I very recently watched for the first time (I know I know) Rashomon by Akira Kurosawa (1950) and was stunned by the introspection of cinema it constitutes. Here, it is probably important to notify purists that I will reveal important details of the movie, so people who would have not seen it yet, and who would keep an absolute innocence about it should not read what follows.

Rashomon is a metaphorical movie about which problems cinema deals with. A character tells the story of three different versions of the same story he heard in a courthouse about a murder. The three versions are the three very different points of views of the three characters involved, the thief/lover, the wife and the killed husband. In each of those story the narrator enhance the behavior of the two other characters and the scene is shot with great dramaturgy by Kurosawa. The narrator always ends up to be the murderer, even in the case of suicide. By doing so, the narrator of each version, put the light on his (her) person even through the mean of a crime, and accentuate the dramatization of his (her) character.
Eventually comes a fourth version from an external observer of the scene that has manifestly no reason to lie. In this version the three characters are pathetic, selfish and clumsy and the crime, the only real dramatic event, is presented almost as an accident that is immediately regretted by its author.
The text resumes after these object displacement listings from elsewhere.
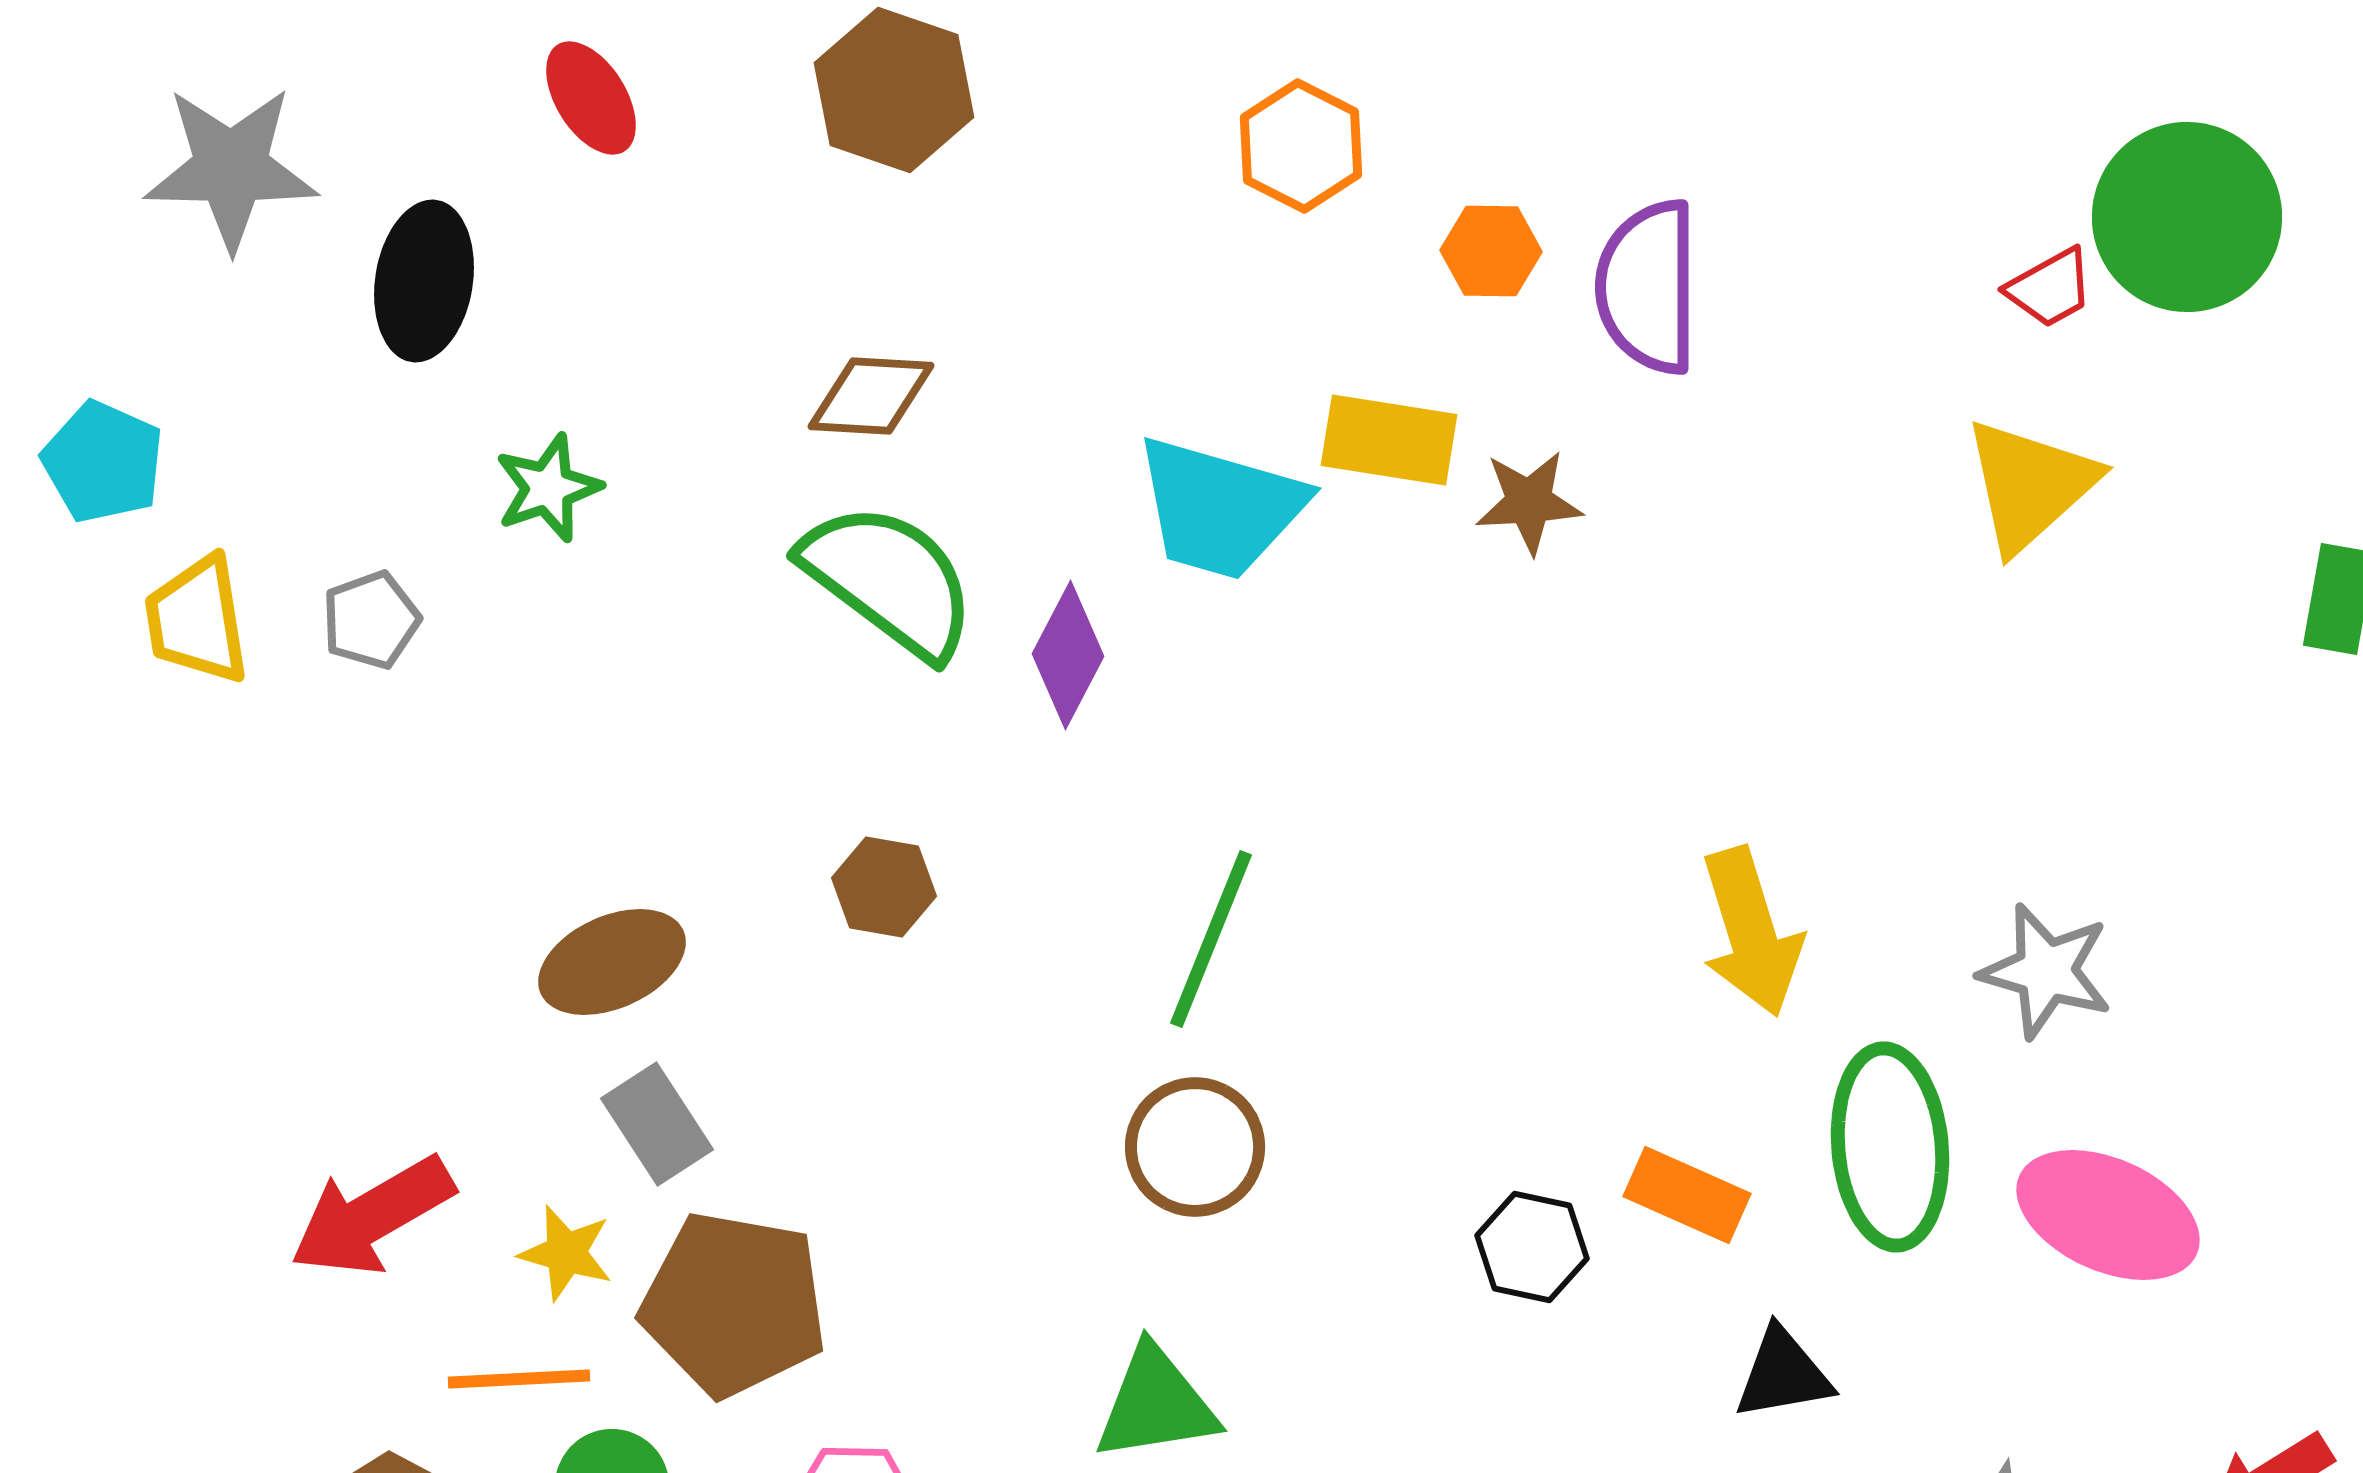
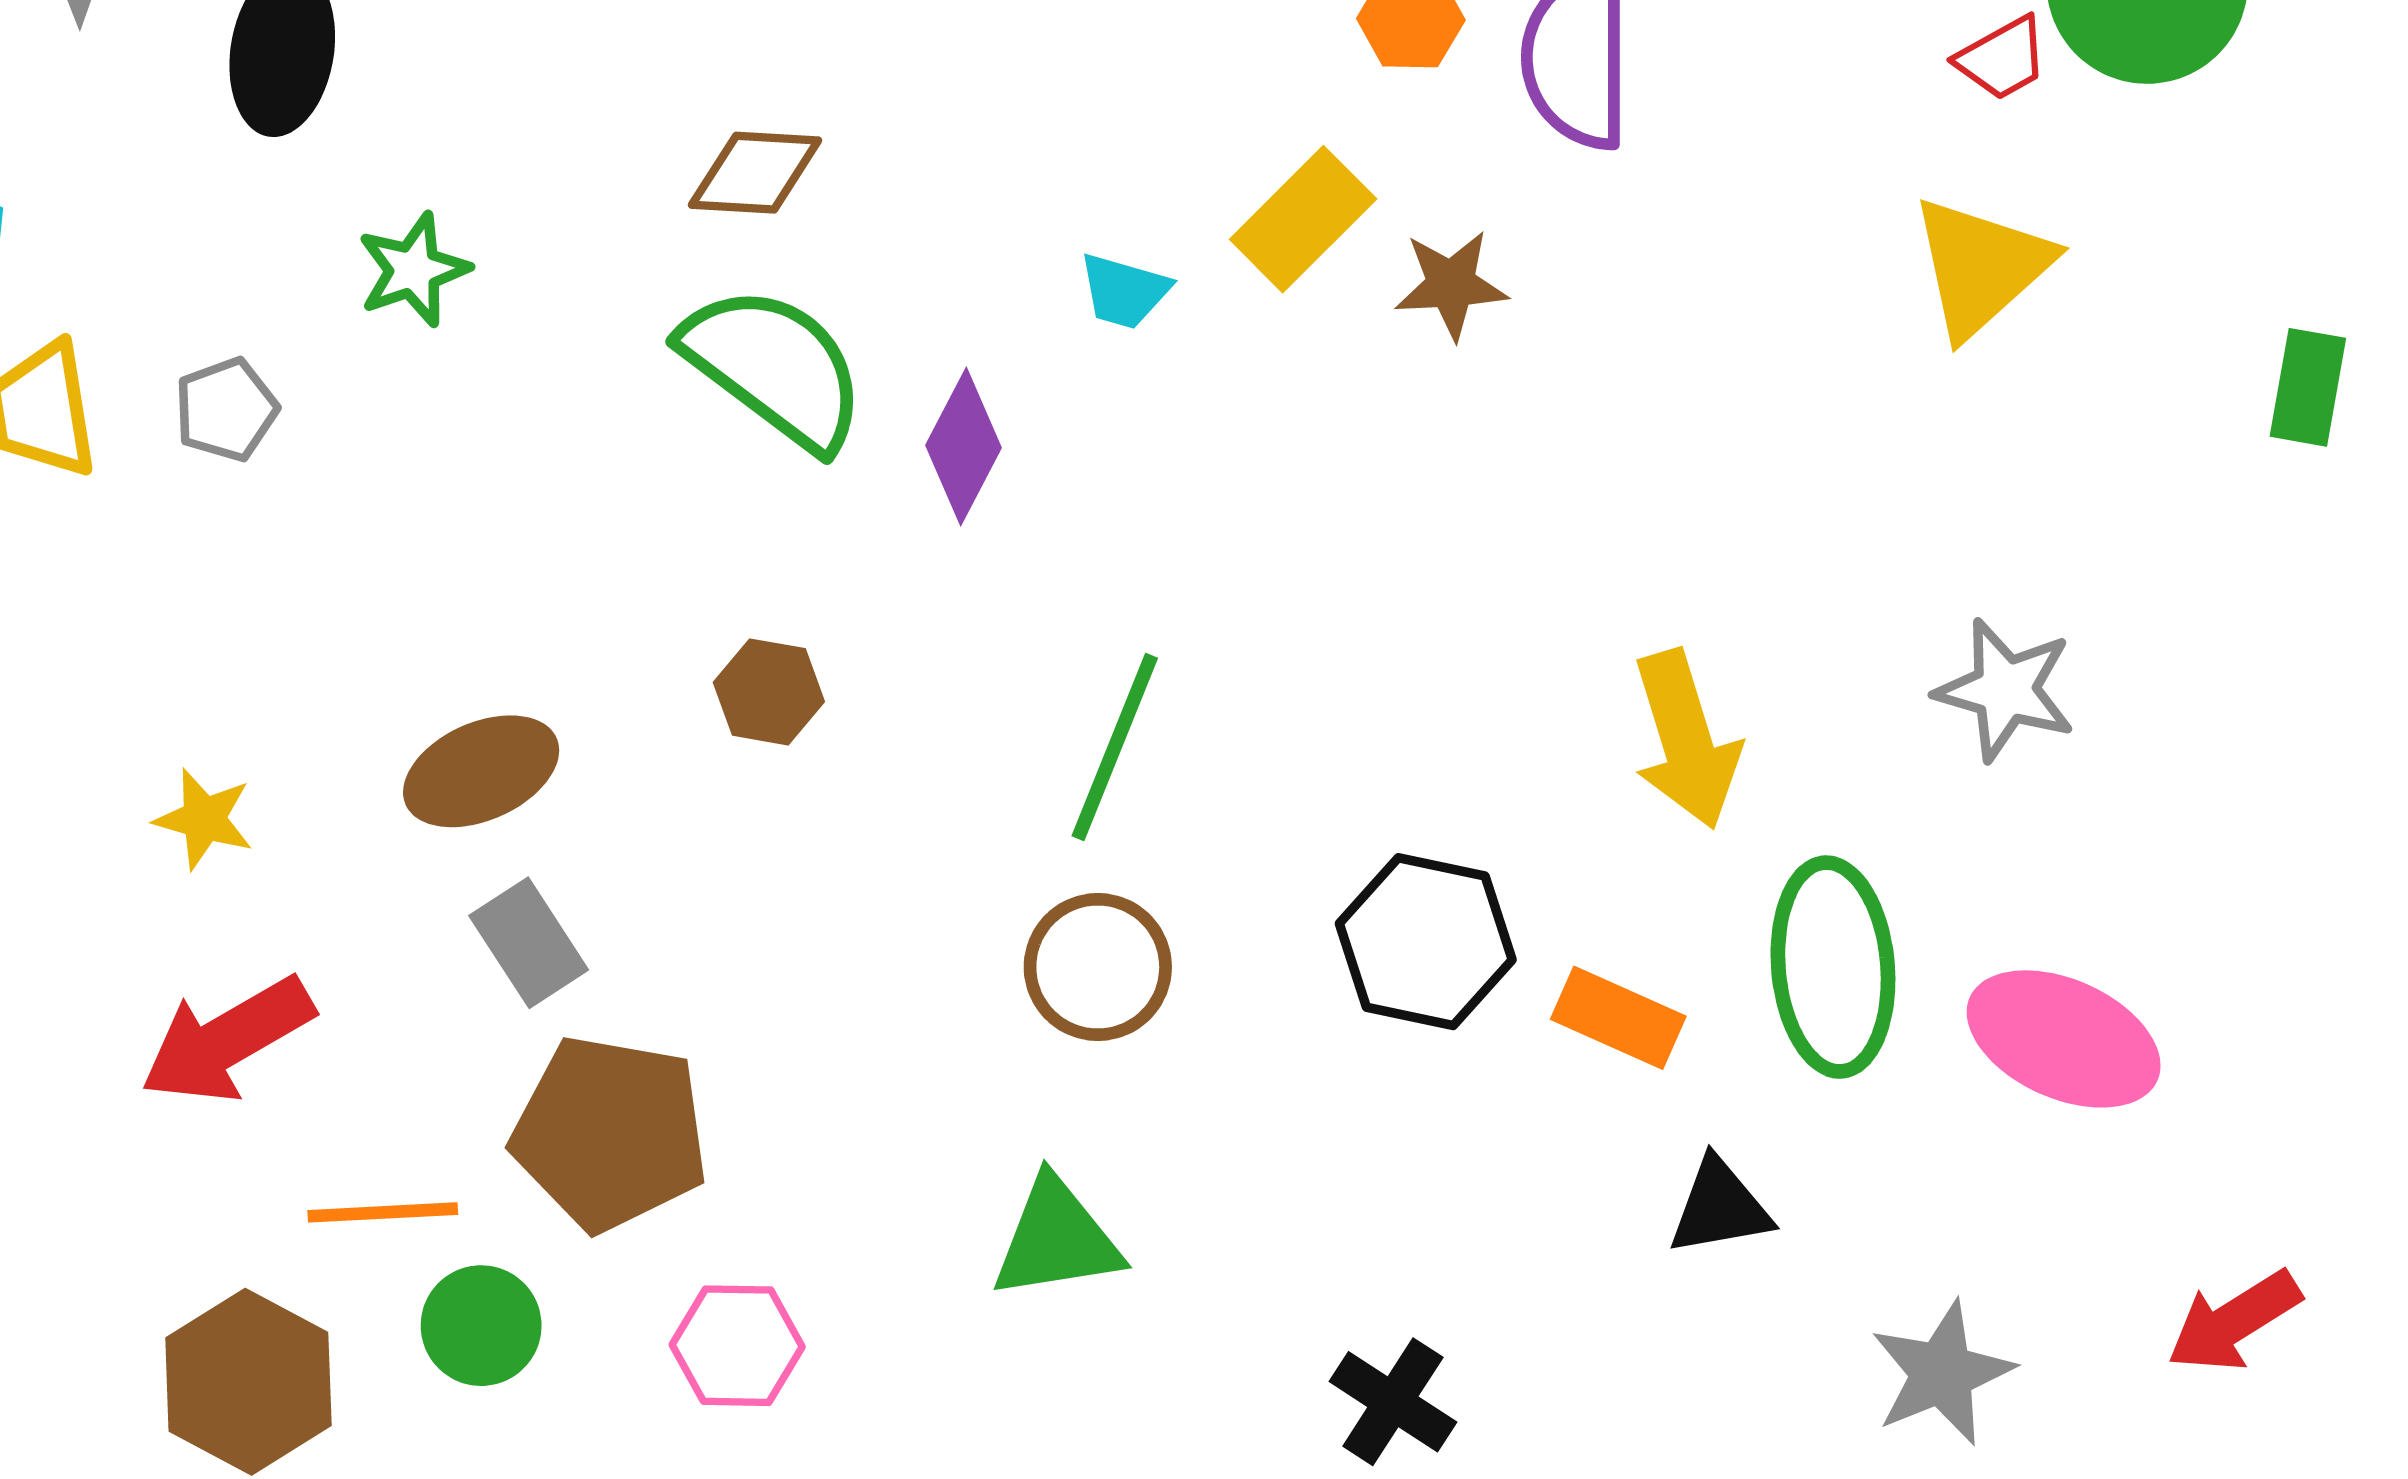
yellow rectangle: (1389, 440) -> (1303, 219), turned -54
cyan trapezoid: (1220, 508) -> (1124, 291), size x0.5
gray star: (2046, 971) -> (2005, 690), moved
black hexagon: (1532, 1247) -> (1426, 942), moved, size x1.5
yellow star: (566, 1253) -> (204, 819), moved

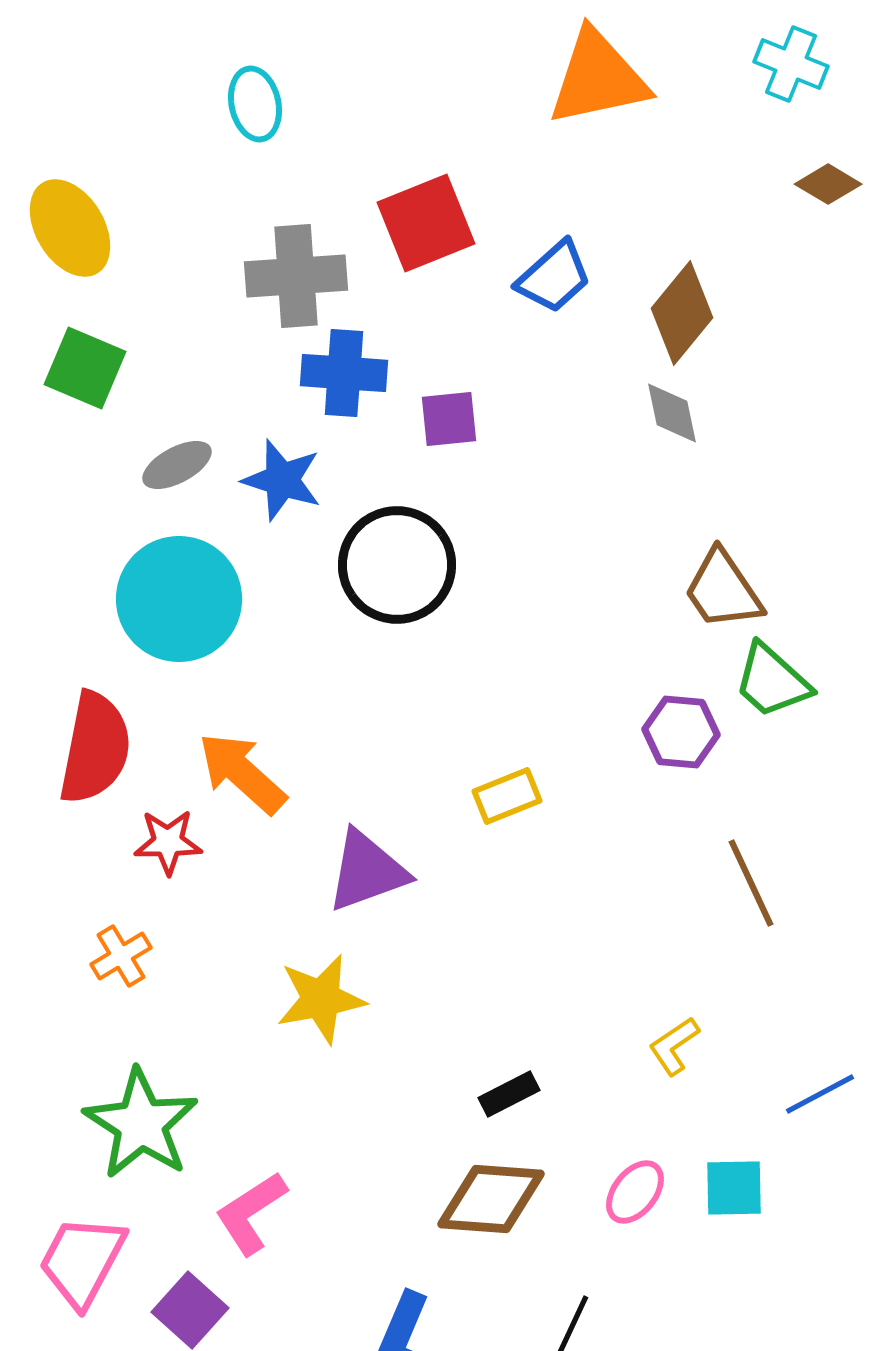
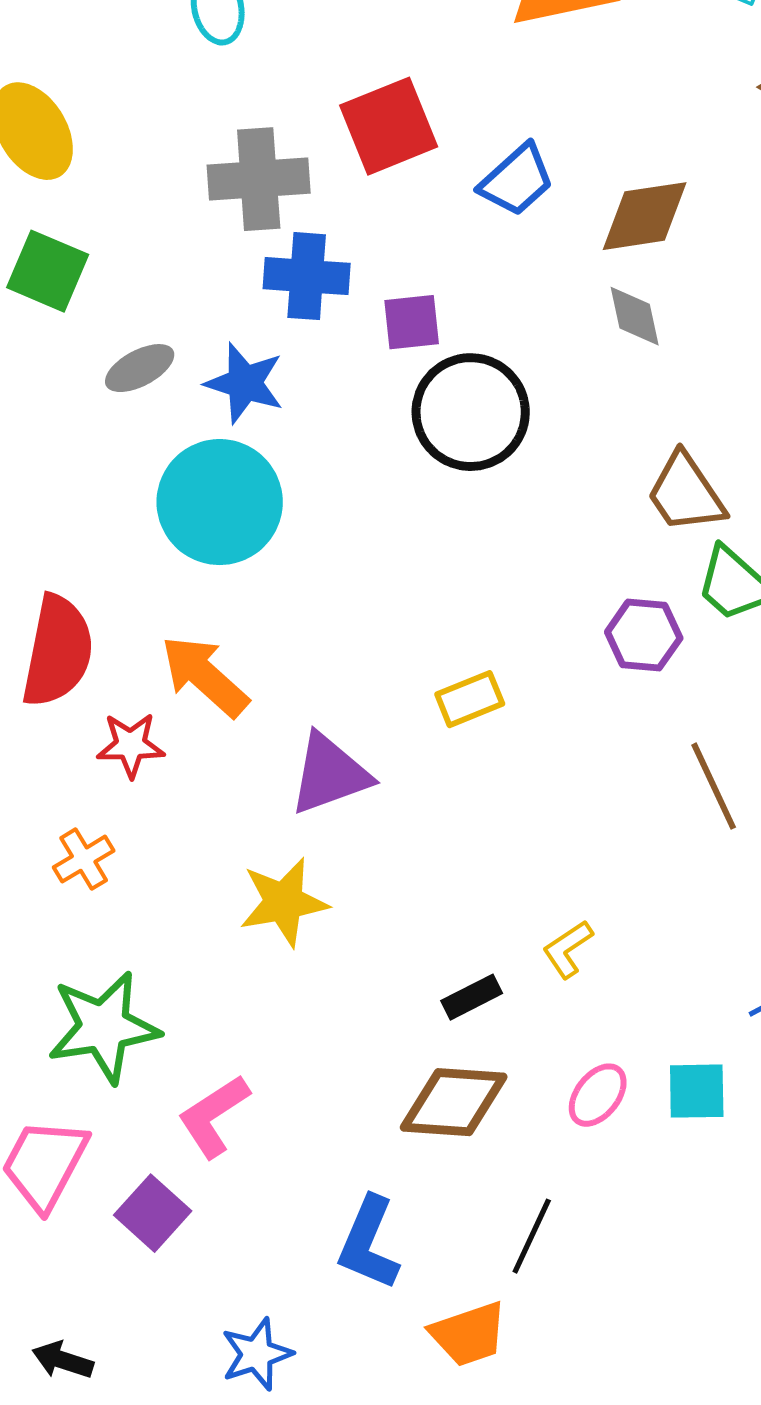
brown diamond: (682, 313) -> (645, 216), turned 42
black circle: (397, 565) -> (471, 412), moved
cyan circle: (179, 599) -> (220, 502), moved
yellow L-shape: (674, 1046) -> (568, 949), moved
green star: (141, 1124) -> (104, 1027), turned 30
My interpretation of this movie -and I insist that it’s only my  interpretation-  is a praise of fiction as something that exists on its own. It is indeed inspired by reality and maintain a dialogue with it, but brings something more interesting in its symbolic and narrative than the crude pathetic phenomenon of the real. At the same time Rashomon can be said to be the work of a genius only because this same real is being shown in opposition to the fictionalized versions. This confrontation is what cinema  is about says Kurosawa.